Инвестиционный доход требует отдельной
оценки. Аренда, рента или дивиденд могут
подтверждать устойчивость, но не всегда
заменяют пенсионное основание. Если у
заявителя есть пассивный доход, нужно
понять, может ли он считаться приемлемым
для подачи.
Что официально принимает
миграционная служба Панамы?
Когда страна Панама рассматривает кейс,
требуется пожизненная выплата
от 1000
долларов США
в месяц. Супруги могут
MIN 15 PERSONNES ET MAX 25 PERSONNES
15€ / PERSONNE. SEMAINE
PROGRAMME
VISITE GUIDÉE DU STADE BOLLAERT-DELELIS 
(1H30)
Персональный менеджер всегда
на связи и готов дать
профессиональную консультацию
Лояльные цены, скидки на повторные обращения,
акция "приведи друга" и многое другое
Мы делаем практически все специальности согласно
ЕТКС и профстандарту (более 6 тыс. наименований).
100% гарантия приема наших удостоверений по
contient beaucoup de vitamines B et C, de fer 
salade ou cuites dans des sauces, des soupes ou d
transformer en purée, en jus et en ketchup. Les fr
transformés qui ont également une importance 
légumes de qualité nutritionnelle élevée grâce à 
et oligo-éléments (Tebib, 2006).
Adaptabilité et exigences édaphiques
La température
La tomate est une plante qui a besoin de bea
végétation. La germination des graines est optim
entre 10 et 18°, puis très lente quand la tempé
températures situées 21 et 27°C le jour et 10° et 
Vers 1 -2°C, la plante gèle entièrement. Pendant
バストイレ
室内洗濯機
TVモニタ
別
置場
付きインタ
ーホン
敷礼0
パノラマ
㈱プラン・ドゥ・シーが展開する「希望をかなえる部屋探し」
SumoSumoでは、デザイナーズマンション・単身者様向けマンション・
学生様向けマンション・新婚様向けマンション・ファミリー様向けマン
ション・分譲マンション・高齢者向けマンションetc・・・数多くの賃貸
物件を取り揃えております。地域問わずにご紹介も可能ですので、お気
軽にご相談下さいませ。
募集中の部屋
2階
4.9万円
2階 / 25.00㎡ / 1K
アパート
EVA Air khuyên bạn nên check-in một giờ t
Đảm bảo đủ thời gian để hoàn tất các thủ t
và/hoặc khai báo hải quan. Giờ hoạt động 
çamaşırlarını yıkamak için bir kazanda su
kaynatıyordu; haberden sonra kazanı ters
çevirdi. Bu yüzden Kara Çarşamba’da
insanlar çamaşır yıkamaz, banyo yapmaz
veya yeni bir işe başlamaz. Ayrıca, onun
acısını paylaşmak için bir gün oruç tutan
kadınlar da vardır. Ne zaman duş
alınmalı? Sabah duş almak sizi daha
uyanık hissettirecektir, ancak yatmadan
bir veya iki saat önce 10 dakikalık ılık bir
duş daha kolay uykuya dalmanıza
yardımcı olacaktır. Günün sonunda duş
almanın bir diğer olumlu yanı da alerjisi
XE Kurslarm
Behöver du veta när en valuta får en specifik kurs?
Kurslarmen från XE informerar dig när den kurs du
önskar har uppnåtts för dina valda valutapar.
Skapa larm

__________________________________________________

Requirement
Above are some records; copy exactly the lines from the one with "La température" through the one with "çevirdi. Bu yüzden Kara Çarşamba’da", both included, and no others.

Result of this task
La température
La tomate est une plante qui a besoin de bea
végétation. La germination des graines est optim
entre 10 et 18°, puis très lente quand la tempé
températures situées 21 et 27°C le jour et 10° et 
Vers 1 -2°C, la plante gèle entièrement. Pendant
バストイレ
室内洗濯機
TVモニタ
別
置場
付きインタ
ーホン
敷礼0
パノラマ
㈱プラン・ドゥ・シーが展開する「希望をかなえる部屋探し」
SumoSumoでは、デザイナーズマンション・単身者様向けマンション・
学生様向けマンション・新婚様向けマンション・ファミリー様向けマン
ション・分譲マンション・高齢者向けマンションetc・・・数多くの賃貸
物件を取り揃えております。地域問わずにご紹介も可能ですので、お気
軽にご相談下さいませ。
募集中の部屋
2階
4.9万円
2階 / 25.00㎡ / 1K
アパート
EVA Air khuyên bạn nên check-in một giờ t
Đảm bảo đủ thời gian để hoàn tất các thủ t
và/hoặc khai báo hải quan. Giờ hoạt động 
çamaşırlarını yıkamak için bir kazanda su
kaynatıyordu; haberden sonra kazanı ters
çevirdi. Bu yüzden Kara Çarşamba’da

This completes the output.